We consider what we should do and then decide what’s best.
Well, there’s a report out of Duke University that over 40% of the things we do every day are NOT based on rational decisions.
Our actions come from our habits. And we’ve been forming those habits since we were kids.
But, all is not lost. Research shows that we (you and me) can change those habits.
This is all contained in the book The Power of Habit by Charles Duhigg. I recently read it and suggest that you should too.
The Habit Loop
According Duhigg, our habits take the form of loops. He calls them Habit Loops.
To change a habit all we need to do is change its loop.
Here’s what a Habit Loop looks like:
cue –> routine –> reward
This sequence has become a habit because we’ve repeated the loop many times. Often even without realizing it.
A great example is your morning routine.
You have one, don’t you?
Maybe it’s something like this: your alarm goes off (cue), you stumble out to the kitchen and turn on the coffee pot (routine), you look out the window thinking about the new day while you sip your hot coffee (reward).
Go ahead and fill in your own version of the cue, routine, and reward loop with your activities.
These days you do this without a second thought. Unless you’ve run out of coffee. Then when you get to work you complain how your morning got off to a bad start.
You have many habits like this and they can be useful.
Of course, not all of our habits are useful.
For example, what about the habit of eating a pint of ice cream when you feel upset?
Maybe it goes like this:
Your boy friend yells at you (your cue). You’re upset and grab a pint of peanut butter chocolate ice cream (your routine). While you’re eating the ice cream you feel better (your reward).
The reward can be small or large. It doesn’t matter. What’s important is that so often we can respond to a cue without thinking about the long term results of the routine we’re following.
It turns out there’s one more ingredient in the Habit Loop. This is what guarantees that the loop becomes a part of our lives.
It’s called craving. When you crave the reward then you will form a permanent habit.
If you feel unloved after your boy friend yells at you and eating the ice cream fills that void, then you can develop a habit of eating ice cream after every argument.
Certainly, there are many other examples.
Many people (maybe you’re one of them) start exercise routines with great excitement.

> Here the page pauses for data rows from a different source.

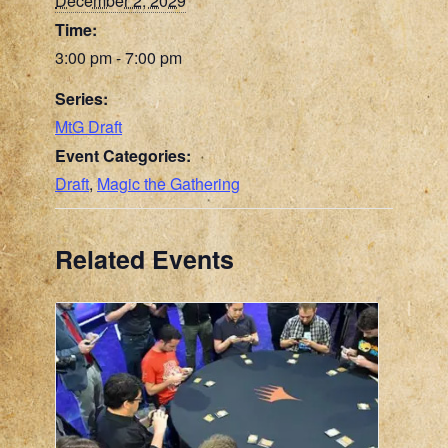
December 2, 2029
Time:
3:00 pm - 7:00 pm
Series:
MtG Draft
Event Categories:
Draft
,
Magic the Gathering
Related Events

But, a week or two later they stop.
It turns out that men and women who start to crave the rewards that come with exercise are the ones who are most likely to continue the routine.
This craving takes many different forms
- “I feel great after exercising.”
- “I know I’ve accomplished something on the days I exercise.”
- “My clothes have never fit better and I don’t want to lose this!”
What’s important is that the craving is something you value.
The Golden Rule
Now we need to understand what Duhigg calls the Golden Rule.
If you’re like me, you have some habits you want to change.
You look back at your life (just like I look back at mine), and you recall events that you wish you could change. It’s sort of our own version of Groundhog Day.
Have you ever thought, “Why did I do that? Again?”
I especially feel this way when I repeat a habit that I thought I’d broken.
This is the shocking news: We cannot wipe away our old habits.
We may be able to hide them. But, they are still there. Ready to be activated again.
Here’s what you can do. You can take the the habit loop of cue –> routine –> reward and change the routine.
Researchers have found this to be the best way to change a habit.
Remember this example:
Your boy friend yells at you (your cue). You’re upset and grab a pint of peanut butter chocolate ice cream (your routine). You feel better (your reward).
Most of the time the cue is beyond your control. You will argue with your boy friend sometimes and he may then yell at you.
In addition, there may be no problem with the reward you want. Of course you want to feel better after an argument.
What You Control
Where you can exercise some control is in the routine. You can decide that eating a pint of ice cream is not a good way to get the reward you crave.
Instead, choose a different routine that takes the place of the ice cream. Maybe you could watch funny cat videos for a while.
Or you go outside for a walk.
(I know some people like to go shopping. I’m sure you realize the shopping routine can be as harmful as the eating routine.)
What’s important is for the substitute routine to give you a reward like the one you crave.
Duhigg now explains the Golden Rule of Habit Change: you have to believe you can change.
You will only change when you think change is possible.
We do see evidence all around us that change is possible.
- Men and women stop biting their nails.
- Alcoholics stop buying liquor and drinking.
- 2-pack a day smokers stop.
Don’t get me wrong. No one is saying that change will always be easy.
Change, especially for some habits, can be very, very hard.
But, just because it’s hard doesn’t mean it’s impossible.
In the title of this article I raised the question: Is this the secret to success?
It could be that developing the right habits and changing a couple of bad habits is your key to success.
Try looking at goals you’ve wanted to achieve but until now they have been out of reach.
Then consider what habits you could change or develop that would help you reach that goal.
Just note, in this short review I’ve only discussed the first few chapters of The Power of Habit.
I urge you to get a copy of the book and read the whole thing. You’ll thank me for it.
The Power of Habit – Why We Do What We Do in Life and Business by Charles Duhigg. Published by Random House, 2014.